An attorney defending Mississippi’s controversial law allowing state employees to refuse to issue marriage licenses to same-sex couples and various businesses to deny services to LGBT individuals claimed in federal court April 3 that individuals challenging the statute should not be allowed to sue the state because they have not suffered actual harm.
Attorney Jonathan Mitchell asked a three-judge panel of the Fifth U.S. Circuit Court of Appeals in Lubbock, Texas, to lift a 2016 court order blocking implementation of House Bill 1523, signed into law by Gov. Phil Bryant and backed by leaders of the Mississippi Baptist Convention.
The bill, titled the Protecting Freedom of Conscience From Government Discrimination Act, grants special legal protection for “sincerely held religious beliefs or moral convictions” that marriage “is or should be recognized as the union of one man and one woman,” that “sexual relations are properly reserved to such a marriage” and that binary labels of male and female “refer to an individual’s immutable biological sex as objectively determined by anatomy and genetics at time of birth.”
Critics say it is hands-down the most discriminatory of so-called religious liberty laws introduced in state legislatures across the country in response to the U.S. Supreme Court’s legalization of same-sex marriage in 2015.
Plaintiffs in the lawsuit claim the law violates the First Amendment’s Establishment Clause, because it singles out some religious beliefs for protection while leaving others unprotected, and the Equal Protection Clause of the 14th Amendment, because it authorizes arbitrary discrimination against lesbian, gay, transgender and unmarried persons.

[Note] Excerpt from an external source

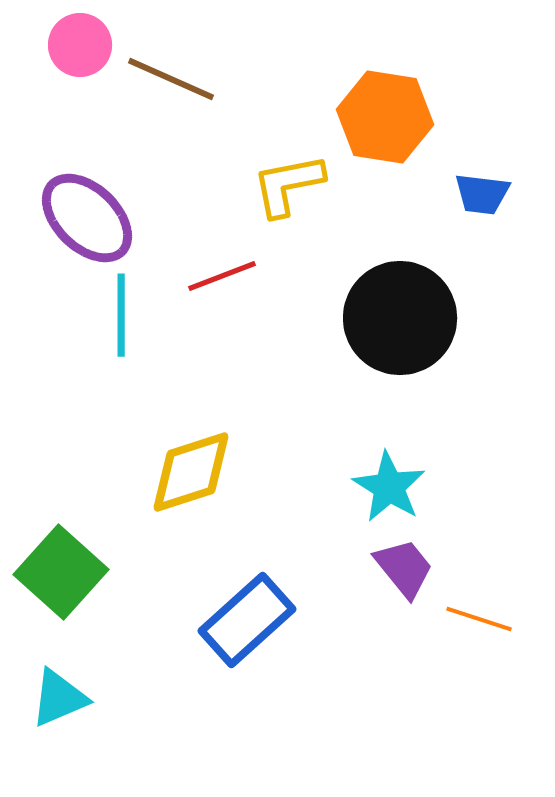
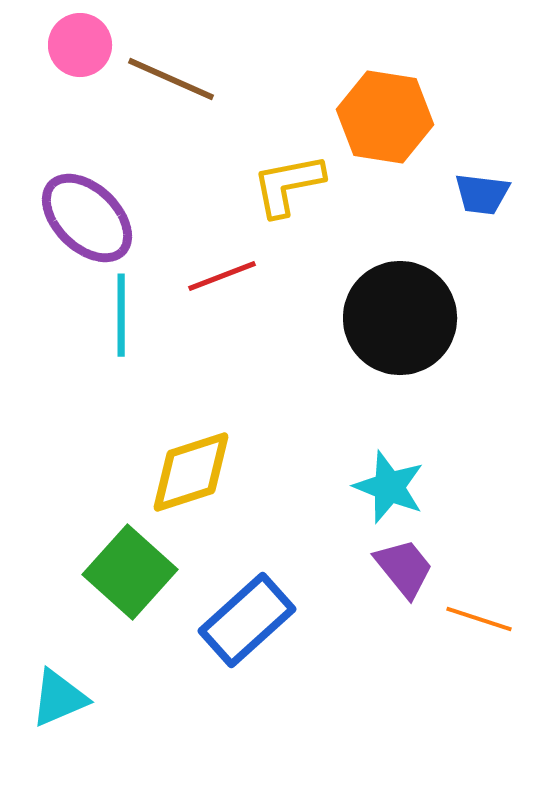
cyan star: rotated 10 degrees counterclockwise
green square: moved 69 px right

Regarded the most conservative of the federal courts of appeal, observers were surprised at the pushback Mitchell received when he maintained the 12 plaintiffs challenging the law lack legal standing because the law never took effect and they have not established “an injury in fact.”
“Suppose that Mississippi passed a statute that said the official religion of Mississippi is Southern Baptist,” Judge Jerry Edwin Smith, a Reagan appointee, raised a hypothetical.

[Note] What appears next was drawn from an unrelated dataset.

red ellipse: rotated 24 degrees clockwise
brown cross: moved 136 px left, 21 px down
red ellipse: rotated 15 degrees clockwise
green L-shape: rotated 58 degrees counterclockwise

“It would obviously violate the plain language of the First Amendment,” the judge reasoned. “Are you saying no one would have standing under that statute?”
Mitchell replied that standing “would be a complicated question” in that scenario because a plaintiff can only sue a state officer who is carrying out an executive or administrative duty with respect to a law.
“The way your honor has described the statute, it appears to be nothing more than a declarative statement,” the attorney said. “Now if there’s a tax that is being imposed to fund the Southern Baptist church, clearly there would be standing to enjoin that tax. … If there is some public display of religious symbol due to this statute’s endorsement or establishment of the Southern Baptist religion, yes there would be standing to enjoin that public display or symbol by someone who encounters that symbol in his daily life.”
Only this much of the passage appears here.